Un nouvel écosystème d’applications et de services dans lequel les acteurs français pourront s’engouffrer et détecter des talents coréens

L’arrivée de la 5G va permettre la création d’un tout nouvel écosystème de fournisseurs de contenus, et d’applications en relation avec la 5G. Les opérateurs coréens sont à la recherche d’entreprises pouvant fournir de nouveaux services leur permettant en échange de recouper leurs investissements massifs ; malgré l’incroyable développement de l’infrastructure téléphonique en Corée, le pays n’est pas nécessairement le plus armé pour l’élaboration de cas d’utilisations – un marché encore naissant qui offre des possibilités immenses aux entreprises françaises si elles offrent des services à forte valeur ajoutée au prix compétitif.

Voici deux exemples domaines prometteurs pour les entreprises étrangères :

  • Contenu Ultra Haute Définition et Réalité Virtuelle : des start-ups locales soutenues par Orange

                                                                             Présentation de 4DReplay à l’Ambassade de Corée en France                                             Orange FAB Seoul

Les opérateurs téléphoniques coréens travaillent avec les entreprises de jeu en ligne pour développer du contenu adapté pour les plateformes 5G. Un total de 125 milliards d’euros sera généré entre 2021 et 2028 grâce à la réalité virtuelle[1]. Parmi les nombreux exemples, on peut citer la start-up coréenne 4DReplay, soutenue par Orange Fab, qui permet d’enregistrer des évènements (sports, spectacles) en 3D avec de très nombreuses caméras et ensuite de produire une vidéo HD immersive. Eprouvée aux JO de Pyeongchang pour retransmettre les compétitions de patinage artistique, la technologie séduit déjà l’Hexagone avec un joli coup de communication de France Télévision lors de la diffusion en direct du défilé de la Fête Nationale. Ainsi, Orange Fab Seoul repère les talents et soutient les start-ups coréennes prometteuses à l’étranger. Parmi les autres pépites qui entendent bien profiter de la 5G, on compte DoubleMe qui convertit les vidéos 2D en expérience holographique 3D en réalité virtuelle, ou encore Salin, un média social permettant à plusieurs personnes de se réunir en VR pour regarder des vidéos, jouer à des jeux ou encore étudier !

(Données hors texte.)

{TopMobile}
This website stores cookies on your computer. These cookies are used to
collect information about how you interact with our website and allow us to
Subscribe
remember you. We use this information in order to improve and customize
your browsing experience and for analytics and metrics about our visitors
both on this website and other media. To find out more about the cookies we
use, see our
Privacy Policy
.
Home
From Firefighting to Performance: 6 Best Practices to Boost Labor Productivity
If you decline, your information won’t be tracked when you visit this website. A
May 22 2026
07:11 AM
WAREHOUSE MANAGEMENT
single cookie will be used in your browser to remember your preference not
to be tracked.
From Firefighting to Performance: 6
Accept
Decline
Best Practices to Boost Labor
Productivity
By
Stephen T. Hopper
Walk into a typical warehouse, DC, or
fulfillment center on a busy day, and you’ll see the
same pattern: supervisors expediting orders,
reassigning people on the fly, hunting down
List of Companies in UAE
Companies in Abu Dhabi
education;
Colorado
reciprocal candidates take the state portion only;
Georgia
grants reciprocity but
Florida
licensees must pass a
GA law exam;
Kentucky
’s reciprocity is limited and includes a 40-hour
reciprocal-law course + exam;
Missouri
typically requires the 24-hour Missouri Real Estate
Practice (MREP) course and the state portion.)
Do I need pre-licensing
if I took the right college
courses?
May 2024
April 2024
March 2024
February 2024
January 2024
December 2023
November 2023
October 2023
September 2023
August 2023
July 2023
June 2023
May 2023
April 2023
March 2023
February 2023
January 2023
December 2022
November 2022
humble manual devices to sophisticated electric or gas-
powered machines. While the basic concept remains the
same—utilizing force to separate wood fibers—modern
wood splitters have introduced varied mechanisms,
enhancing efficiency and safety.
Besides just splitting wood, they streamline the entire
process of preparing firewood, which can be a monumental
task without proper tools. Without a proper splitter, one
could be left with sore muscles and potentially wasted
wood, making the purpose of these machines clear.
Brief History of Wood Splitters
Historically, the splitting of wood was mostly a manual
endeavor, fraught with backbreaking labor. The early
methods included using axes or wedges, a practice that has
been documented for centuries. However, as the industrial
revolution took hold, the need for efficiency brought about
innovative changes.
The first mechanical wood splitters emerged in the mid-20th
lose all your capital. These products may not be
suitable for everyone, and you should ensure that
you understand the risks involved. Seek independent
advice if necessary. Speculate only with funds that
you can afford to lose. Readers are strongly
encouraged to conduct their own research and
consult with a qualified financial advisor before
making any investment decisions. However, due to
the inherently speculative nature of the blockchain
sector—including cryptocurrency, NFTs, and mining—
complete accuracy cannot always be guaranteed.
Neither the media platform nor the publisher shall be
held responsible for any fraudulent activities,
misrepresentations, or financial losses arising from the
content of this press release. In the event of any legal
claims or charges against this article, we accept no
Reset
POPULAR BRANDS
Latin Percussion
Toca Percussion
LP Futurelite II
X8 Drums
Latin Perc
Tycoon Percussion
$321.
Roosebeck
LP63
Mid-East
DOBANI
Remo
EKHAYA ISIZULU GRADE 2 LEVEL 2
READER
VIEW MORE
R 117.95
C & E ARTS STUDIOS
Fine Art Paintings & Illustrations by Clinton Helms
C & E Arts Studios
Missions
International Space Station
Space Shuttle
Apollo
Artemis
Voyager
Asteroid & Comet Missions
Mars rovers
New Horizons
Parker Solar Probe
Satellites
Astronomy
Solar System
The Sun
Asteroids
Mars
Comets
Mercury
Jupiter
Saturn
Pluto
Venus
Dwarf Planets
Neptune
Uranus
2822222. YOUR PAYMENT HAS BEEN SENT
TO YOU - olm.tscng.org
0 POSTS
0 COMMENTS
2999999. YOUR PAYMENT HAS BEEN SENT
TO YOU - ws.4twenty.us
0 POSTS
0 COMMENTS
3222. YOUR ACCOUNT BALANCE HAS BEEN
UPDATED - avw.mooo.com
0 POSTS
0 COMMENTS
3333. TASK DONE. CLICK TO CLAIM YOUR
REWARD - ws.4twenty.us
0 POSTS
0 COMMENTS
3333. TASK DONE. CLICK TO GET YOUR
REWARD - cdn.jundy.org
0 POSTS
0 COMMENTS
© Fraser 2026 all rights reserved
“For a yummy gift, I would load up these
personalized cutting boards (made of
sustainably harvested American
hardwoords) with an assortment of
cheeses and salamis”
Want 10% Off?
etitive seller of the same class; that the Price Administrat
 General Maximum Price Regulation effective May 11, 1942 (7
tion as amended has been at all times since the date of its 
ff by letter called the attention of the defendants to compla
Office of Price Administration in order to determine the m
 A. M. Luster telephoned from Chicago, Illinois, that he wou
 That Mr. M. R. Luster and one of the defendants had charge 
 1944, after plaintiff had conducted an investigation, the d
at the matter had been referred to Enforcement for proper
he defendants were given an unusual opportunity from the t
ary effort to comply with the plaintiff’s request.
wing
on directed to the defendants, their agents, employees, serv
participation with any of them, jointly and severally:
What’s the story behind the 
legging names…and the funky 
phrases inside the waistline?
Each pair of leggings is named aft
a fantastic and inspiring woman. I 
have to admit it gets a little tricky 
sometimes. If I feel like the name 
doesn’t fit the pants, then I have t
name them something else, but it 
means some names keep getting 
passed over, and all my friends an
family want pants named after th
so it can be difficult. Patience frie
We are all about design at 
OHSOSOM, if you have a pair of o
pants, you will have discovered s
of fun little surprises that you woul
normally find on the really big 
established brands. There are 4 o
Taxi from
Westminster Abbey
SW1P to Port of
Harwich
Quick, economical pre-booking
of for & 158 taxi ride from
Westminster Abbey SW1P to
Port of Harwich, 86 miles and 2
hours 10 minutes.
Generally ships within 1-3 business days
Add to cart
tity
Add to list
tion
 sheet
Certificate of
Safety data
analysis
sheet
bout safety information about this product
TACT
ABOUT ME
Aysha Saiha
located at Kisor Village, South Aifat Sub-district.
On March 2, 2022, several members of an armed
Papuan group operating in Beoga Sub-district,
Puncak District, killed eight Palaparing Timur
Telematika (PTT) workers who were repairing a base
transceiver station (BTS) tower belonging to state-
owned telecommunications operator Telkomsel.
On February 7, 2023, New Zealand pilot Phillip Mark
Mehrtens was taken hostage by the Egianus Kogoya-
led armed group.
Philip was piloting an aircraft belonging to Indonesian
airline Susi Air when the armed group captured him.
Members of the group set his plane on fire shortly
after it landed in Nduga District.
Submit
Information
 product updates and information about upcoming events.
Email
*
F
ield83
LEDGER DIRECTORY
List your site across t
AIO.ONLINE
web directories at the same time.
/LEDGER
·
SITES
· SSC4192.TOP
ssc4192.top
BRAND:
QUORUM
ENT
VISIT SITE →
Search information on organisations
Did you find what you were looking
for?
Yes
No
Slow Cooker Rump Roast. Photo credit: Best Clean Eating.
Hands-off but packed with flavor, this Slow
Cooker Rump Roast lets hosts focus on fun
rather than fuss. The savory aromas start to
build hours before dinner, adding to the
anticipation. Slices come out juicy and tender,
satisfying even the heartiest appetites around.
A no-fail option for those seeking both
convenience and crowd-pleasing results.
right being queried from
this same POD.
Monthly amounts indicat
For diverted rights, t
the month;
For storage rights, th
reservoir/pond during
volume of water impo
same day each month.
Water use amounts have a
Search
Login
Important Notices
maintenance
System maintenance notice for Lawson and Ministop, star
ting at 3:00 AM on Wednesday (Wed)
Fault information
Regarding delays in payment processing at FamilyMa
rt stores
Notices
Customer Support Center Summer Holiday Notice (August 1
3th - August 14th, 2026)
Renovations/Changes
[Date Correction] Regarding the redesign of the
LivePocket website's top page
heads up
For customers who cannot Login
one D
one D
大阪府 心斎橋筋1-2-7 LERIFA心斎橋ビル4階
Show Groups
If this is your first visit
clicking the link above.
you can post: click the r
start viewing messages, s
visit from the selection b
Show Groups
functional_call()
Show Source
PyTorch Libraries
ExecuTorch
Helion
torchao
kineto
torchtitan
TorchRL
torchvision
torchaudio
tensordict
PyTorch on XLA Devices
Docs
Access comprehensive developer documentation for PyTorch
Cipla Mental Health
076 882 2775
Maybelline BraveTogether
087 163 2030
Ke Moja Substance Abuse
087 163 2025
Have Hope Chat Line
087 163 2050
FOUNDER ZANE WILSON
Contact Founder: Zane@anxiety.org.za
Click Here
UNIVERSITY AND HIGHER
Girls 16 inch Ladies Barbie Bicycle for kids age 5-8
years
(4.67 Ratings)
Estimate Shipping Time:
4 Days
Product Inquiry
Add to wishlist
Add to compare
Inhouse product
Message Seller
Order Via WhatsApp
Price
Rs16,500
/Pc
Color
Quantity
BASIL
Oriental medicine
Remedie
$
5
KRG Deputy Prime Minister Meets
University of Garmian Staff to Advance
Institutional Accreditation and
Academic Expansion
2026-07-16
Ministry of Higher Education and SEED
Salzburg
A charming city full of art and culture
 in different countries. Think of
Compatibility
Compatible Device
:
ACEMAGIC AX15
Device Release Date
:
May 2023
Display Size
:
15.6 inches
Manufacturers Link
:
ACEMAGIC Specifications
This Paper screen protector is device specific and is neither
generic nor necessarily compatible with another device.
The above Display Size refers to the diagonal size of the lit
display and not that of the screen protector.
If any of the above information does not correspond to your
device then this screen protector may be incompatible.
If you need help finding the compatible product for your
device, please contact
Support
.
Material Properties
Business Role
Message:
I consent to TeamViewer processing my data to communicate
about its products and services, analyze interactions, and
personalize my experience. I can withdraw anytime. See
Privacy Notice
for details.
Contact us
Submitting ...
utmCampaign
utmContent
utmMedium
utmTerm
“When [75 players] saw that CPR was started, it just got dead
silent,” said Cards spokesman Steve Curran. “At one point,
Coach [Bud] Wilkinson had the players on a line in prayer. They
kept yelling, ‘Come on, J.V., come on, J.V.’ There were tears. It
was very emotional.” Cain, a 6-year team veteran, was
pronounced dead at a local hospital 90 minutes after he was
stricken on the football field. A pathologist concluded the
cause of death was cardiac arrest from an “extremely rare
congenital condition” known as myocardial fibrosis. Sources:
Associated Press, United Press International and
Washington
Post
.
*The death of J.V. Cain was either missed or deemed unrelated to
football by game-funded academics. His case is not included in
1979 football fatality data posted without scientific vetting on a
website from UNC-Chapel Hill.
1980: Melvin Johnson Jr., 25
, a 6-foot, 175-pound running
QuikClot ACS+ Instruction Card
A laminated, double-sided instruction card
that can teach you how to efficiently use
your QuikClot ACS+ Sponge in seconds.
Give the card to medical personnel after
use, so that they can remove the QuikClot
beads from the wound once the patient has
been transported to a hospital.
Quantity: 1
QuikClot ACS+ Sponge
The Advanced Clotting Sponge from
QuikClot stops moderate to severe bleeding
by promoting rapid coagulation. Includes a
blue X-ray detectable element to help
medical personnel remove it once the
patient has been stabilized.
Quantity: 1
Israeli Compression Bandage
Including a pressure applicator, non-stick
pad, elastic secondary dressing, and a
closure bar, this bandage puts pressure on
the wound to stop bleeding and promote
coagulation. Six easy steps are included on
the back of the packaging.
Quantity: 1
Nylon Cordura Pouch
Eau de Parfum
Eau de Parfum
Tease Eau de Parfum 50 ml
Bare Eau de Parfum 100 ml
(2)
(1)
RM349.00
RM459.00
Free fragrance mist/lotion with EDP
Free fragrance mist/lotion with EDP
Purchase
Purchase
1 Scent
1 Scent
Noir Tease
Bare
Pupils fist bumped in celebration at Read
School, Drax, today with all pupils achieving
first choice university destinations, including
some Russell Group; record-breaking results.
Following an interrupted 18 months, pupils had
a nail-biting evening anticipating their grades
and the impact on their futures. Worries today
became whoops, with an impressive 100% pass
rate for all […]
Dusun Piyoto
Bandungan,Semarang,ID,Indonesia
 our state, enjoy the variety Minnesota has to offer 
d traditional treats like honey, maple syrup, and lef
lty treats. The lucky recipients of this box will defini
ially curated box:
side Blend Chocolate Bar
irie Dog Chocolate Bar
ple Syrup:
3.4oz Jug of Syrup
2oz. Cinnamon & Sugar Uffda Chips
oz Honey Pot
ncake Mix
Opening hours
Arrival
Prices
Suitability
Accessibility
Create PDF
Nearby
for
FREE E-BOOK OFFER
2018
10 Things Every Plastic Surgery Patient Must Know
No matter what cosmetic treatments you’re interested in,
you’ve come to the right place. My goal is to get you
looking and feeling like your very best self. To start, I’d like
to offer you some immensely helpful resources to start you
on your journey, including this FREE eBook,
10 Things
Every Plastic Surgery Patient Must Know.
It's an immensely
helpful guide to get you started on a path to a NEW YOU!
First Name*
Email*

  • Véhicules connectés : un projet conjoint de véhicule autonome

                                                                                        Projet Dangun ©www.renaultsamsungm.com

Autre exemple de coopération franco-coréenne : le projet Dangun. En réunissant Renault, l’Université Hanyang, LG, Samsung, Valéo et plusieurs PME, le projet a pour but de concevoir un véhicule autonome low-cost. Soutenu par les gouvernements, le véhicule électrique phare de Renault (la Zoé) choisi pour la démonstration de conduite autonome a obtenu l’année dernière l’autorisation de circuler dans les zones désignées par le ministère coréen du transport. La technologie d’assistance à la conduite sera ensuite mise à profit par le groupe Renault dans ses véhicules. Renault Samsung compte bien aussi commercialiser ses premiers véhicules autonomes de niveau 4 dès 2023, si les tests actuels sont concluants selon les communiqués officiels du groupe.